** WHAT IS BEING ASKED **
From the data below, return each line in which the string "mtdriver" is found.

Data excerpts
□ □ □ □

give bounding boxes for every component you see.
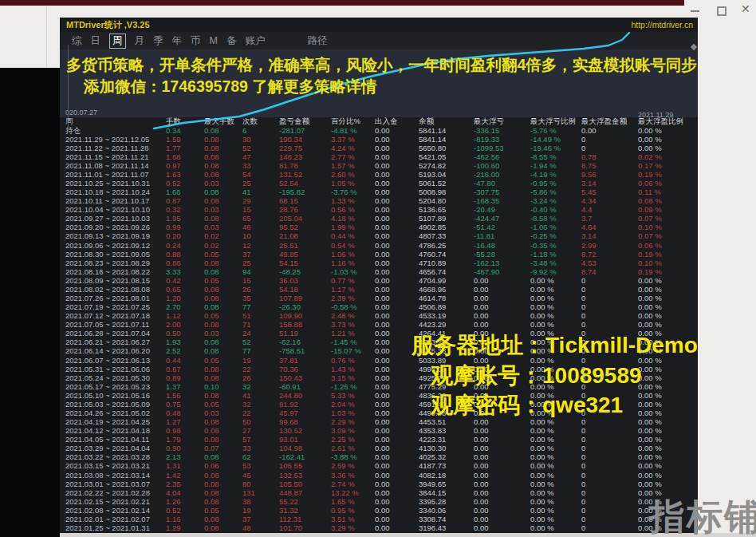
cell-value: 4223.31 — [419, 435, 474, 444]
cell-value: -3.88 % — [331, 452, 375, 461]
cell-value: 9.56 — [581, 170, 638, 179]
cell-week: 2021.06.14 ~ 2021.06.20 — [65, 346, 166, 355]
cell-value: 105.55 — [279, 461, 331, 470]
cell-value: 132.53 — [279, 471, 331, 480]
cell-value: 0 — [581, 515, 638, 523]
cell-value: 30 — [242, 135, 279, 144]
cell-value: 0.08 — [204, 391, 242, 400]
cell-value: 0.08 — [204, 126, 242, 135]
column-header: 最大浮亏比例 — [530, 116, 581, 125]
cell-value: 5274.82 — [419, 161, 474, 170]
cell-value: 15 — [242, 205, 279, 214]
titlebar-accent-strip — [0, 0, 684, 6]
menu-item-币[interactable]: 币 — [191, 34, 201, 48]
menu-item-综[interactable]: 综 — [72, 34, 82, 48]
cell-value: 0.08 — [204, 417, 242, 426]
cell-value: 0.00 % — [530, 426, 581, 435]
cell-week: 2021.04.26 ~ 2021.05.02 — [65, 409, 166, 417]
cell-value: 5193.04 — [419, 170, 474, 179]
cell-value: 0.77 % — [331, 276, 375, 285]
cell-value: -1.03 % — [331, 267, 375, 276]
cell-value: 1.56 — [166, 391, 204, 400]
menu-item-path[interactable]: 路径 — [307, 34, 327, 48]
cell-value: 0.00 — [474, 302, 530, 311]
cell-value: 0.00 % — [638, 400, 694, 409]
cell-week: 2021.05.24 ~ 2021.05.30 — [65, 373, 166, 382]
cell-value: 0.00 — [375, 161, 419, 170]
cell-value: -281.07 — [279, 126, 331, 135]
cell-value: 4807.33 — [419, 231, 474, 240]
cell-value: 0.00 — [474, 435, 530, 444]
menu-item-周[interactable]: 周 — [109, 34, 126, 49]
close-icon[interactable]: ✕ — [741, 2, 750, 15]
cell-value: 8.72 — [581, 250, 638, 259]
cell-value: -1.45 % — [331, 338, 375, 346]
table-row: 2021.08.16 ~ 2021.08.223.330.0894-48.25-… — [60, 267, 694, 276]
app-url-link[interactable]: http://mtdriver.cn — [631, 20, 693, 30]
cell-value: 0.00 % — [638, 302, 694, 311]
cell-value: 4423.29 — [419, 320, 474, 329]
menu-item-M[interactable]: M — [210, 35, 218, 46]
cell-value: 4786.25 — [419, 241, 474, 250]
cell-value: 0.00 — [375, 259, 419, 267]
cell-value: 0.08 — [204, 302, 242, 311]
menu-item-日[interactable]: 日 — [91, 34, 101, 48]
cell-value: 4.04 — [166, 488, 204, 497]
cell-value: 0.02 — [204, 231, 242, 240]
cell-value: 0.03 — [204, 329, 242, 338]
column-header: 手数 — [166, 116, 204, 125]
cell-value: -307.75 — [474, 188, 530, 196]
menu-item-月[interactable]: 月 — [135, 34, 145, 48]
cell-value: 112.31 — [279, 515, 331, 523]
cell-value: 0 — [581, 452, 638, 461]
cell-value: -1.26 % — [331, 382, 375, 391]
cell-value: -4.81 % — [331, 126, 375, 135]
minimize-button[interactable] — [691, 10, 699, 12]
cell-value: -5.76 % — [530, 126, 581, 135]
cell-value: 0.32 — [166, 205, 204, 214]
cell-week: 2021.05.03 ~ 2021.05.09 — [65, 400, 166, 409]
cell-value: 0.00 % — [638, 365, 694, 373]
cell-value: 4.53 — [581, 259, 638, 267]
maximize-button[interactable] — [717, 6, 726, 16]
cell-value: 0 — [581, 320, 638, 329]
table-row: 2021.10.11 ~ 2021.10.170.870.082968.151.… — [60, 196, 694, 205]
app-titlebar: MTDriver统计 ,V3.25 http://mtdriver.cn — [60, 18, 698, 32]
cell-value: 0.08 — [204, 471, 242, 480]
cell-value: 54.15 — [279, 259, 331, 267]
cell-week: 2021.08.16 ~ 2021.08.22 — [65, 267, 166, 276]
cell-week: 2021.09.06 ~ 2021.09.12 — [65, 241, 166, 250]
cell-value: -0.58 % — [331, 302, 375, 311]
cell-value: 2.99 — [581, 241, 638, 250]
cell-value: 0.00 % — [638, 391, 694, 400]
cell-value: -424.47 — [474, 214, 530, 223]
cell-value: 29 — [242, 196, 279, 205]
cell-week: 2021.11.15 ~ 2021.11.21 — [65, 152, 166, 161]
cell-value: 0.75 — [166, 400, 204, 409]
menu-item-账户[interactable]: 账户 — [245, 34, 265, 48]
cell-week: 持仓 — [65, 126, 166, 135]
cell-value: 0.05 — [204, 250, 242, 259]
cell-value: 0.20 — [166, 231, 204, 240]
cell-value: 0.00 — [375, 365, 419, 373]
cell-value: 77 — [242, 346, 279, 355]
cell-value: 0.10 % — [638, 223, 694, 231]
cell-value: 0.00 % — [638, 435, 694, 444]
cell-value: 0.08 — [204, 515, 242, 523]
cell-value: 25.51 — [279, 241, 331, 250]
cell-value: -11.81 — [474, 231, 530, 240]
cell-value: -3.24 % — [530, 196, 581, 205]
cell-value: 93.01 — [279, 435, 331, 444]
cell-value: 3.14 — [581, 231, 638, 240]
cell-value: 0.05 — [204, 506, 242, 515]
menu-item-季[interactable]: 季 — [153, 34, 163, 48]
cell-value: 0.08 — [204, 259, 242, 267]
menu-item-备[interactable]: 备 — [226, 34, 237, 48]
cell-week: 2021.08.23 ~ 2021.08.29 — [65, 259, 166, 267]
cell-value: 0.52 — [166, 506, 204, 515]
cell-value: 0 — [581, 523, 638, 532]
cell-value: 5136.65 — [419, 205, 474, 214]
cell-value: 105.50 — [279, 480, 331, 488]
menu-item-年[interactable]: 年 — [172, 34, 183, 48]
cell-value: 2.74 % — [331, 480, 375, 488]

□ □ □ □

** RESULT FOR THIS TASK **
app-url-link[interactable]: http://mtdriver.cn — [631, 20, 693, 30]
app-titlebar: MTDriver统计 ,V3.25 http://mtdriver.cn — [60, 18, 698, 32]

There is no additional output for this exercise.